**Exercise goal**
The answer must repeat every record exactly, with no pictures in it.

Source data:
◇ ◇ ◇ ◇ ◇ ◇ ◇
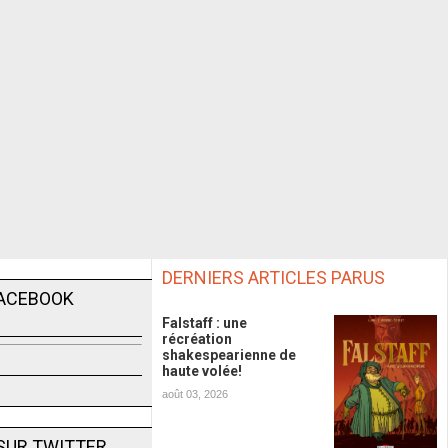
DERNIERS ARTICLES PARUS
FACEBOOK
Falstaff : une
récréation
shakespearienne de
haute volée!
août 03, 2026
SUR TWITTER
◇ ◇ ◇ ◇ ◇ ◇ ◇
**The answer**
DERNIERS ARTICLES PARUS
FACEBOOK
Falstaff : une
récréation
shakespearienne de
haute volée!
août 03, 2026
SUR TWITTER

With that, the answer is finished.